Pacific Gas & Electric acknowledged its neglected equipment set off the fire that destroyed most of the Northern California town of Paradise in 2018. The Camp Fire claimed the lives of 85 people, but prosecutors weren’t sure they could establish one of the deaths was the company’s fault. The blaze burned more than 153,000 acres.
At Tuesday’s hearing in superior court in Butte County, where what’s left of Paradise is located, Judge Michael Deems recited the 84 counts one by one as photos of the victims were displayed in the courtroom.
Looking directly at the photos, PG&E CEO Bill Johnson repeatedly answered, “Guilty, your honor” to the charges. Johnson addressed the court and acknowledged nothing he could say would lessen the anguish from the blaze the company ignited.
“I sincerely hope that the actions we’re taking today will help bring some measure of peace,” Johnson said. “I wish there was some way to take back what happened or to take away the impact, the pain that these people suffered.
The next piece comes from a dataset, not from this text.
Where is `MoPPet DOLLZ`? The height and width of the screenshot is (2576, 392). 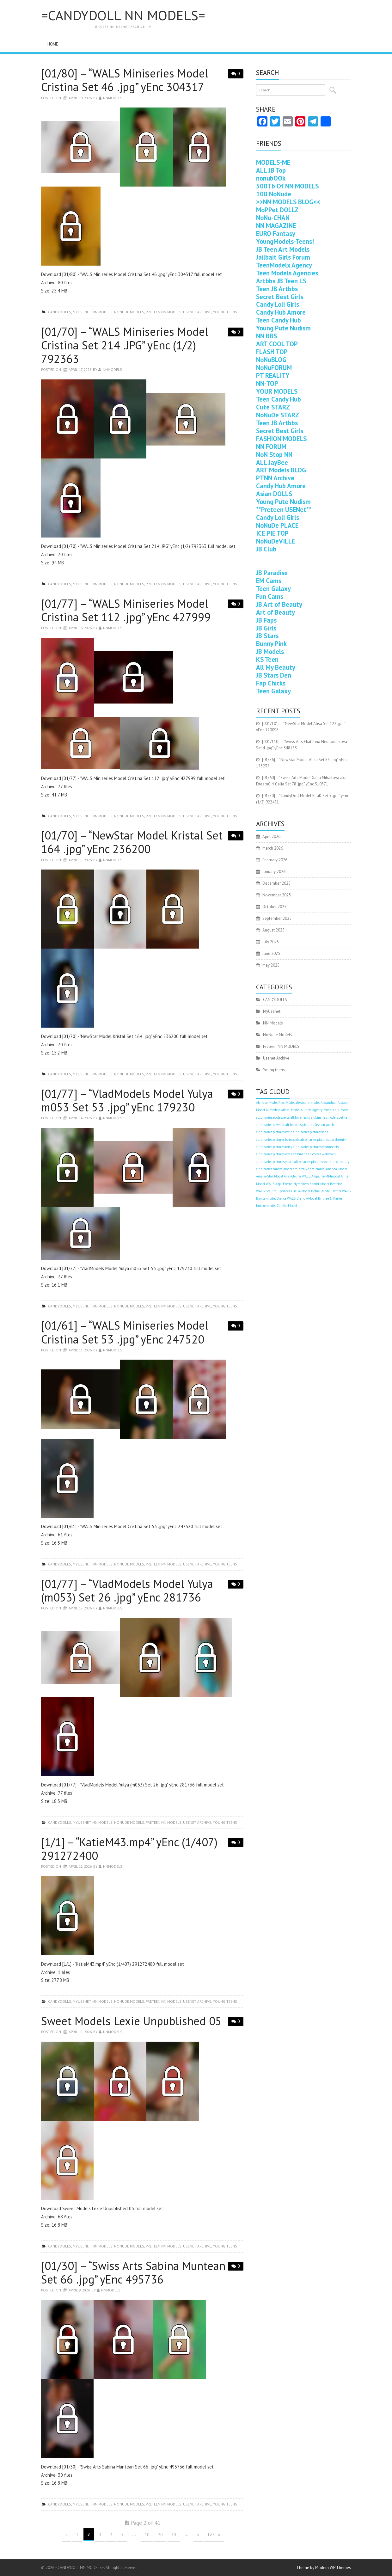 MoPPet DOLLZ is located at coordinates (277, 210).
But I know that can’t be done.”
PG&E is approaching the end of a complicated bankruptcy case it used to work out $25.5 billion in settlements to pay for the damages from the Camp Fire and others that charred wide swaths of Northern California and killed dozens of people in 2017.
The bankruptcy deals include $13.5 billion earmarked for wildfire victims. A federal judge will decide whether to approve PG&E’s plan for getting out of bankruptcy by June 30.
“We want this to be impactful because this can’t go on any longer,” Butte County District Attorney Mike Ramsey told The Associated Press.
“There is going to have to be a sea change in PG&E’s method of operation.”
Some of those changes have begun before what’s likely to be an intense fire season, following a winter and early spring with below-average precipitation.
PG&E crews have been replacing old power poles with more resilient ones less prone to toppling in heavy winds. The company undergrounded some electrical lines, cleared flammable vegetation near its equipment and increased its use of fire-monitoring technology.
PG&E officials said they will still have to rely on the highly unpopular preventive power shutoffs they unveiled last year under certain weather conditions, albeit on a reduced, more-tailored scale.
The company said it altered its corporate culture and refocused on the safety of its 16 million customers.
U.S. District Judge William Alsup, who supervises PG&E’s five-year probation for an explosion in its natural gas lines that killed eight people in 2010 in a San Francisco suburb, has been highly critical of the utility for failing to take more measures to make its grid safer.
PG&E will plead to one felony count of unlawfully causing a fire. No executives will be charged, so no one will be imprisoned. PG&E instead will pay a maximum fine of $3.5 million in addition to $500,000 to cover the county’s costs of the criminal investigation.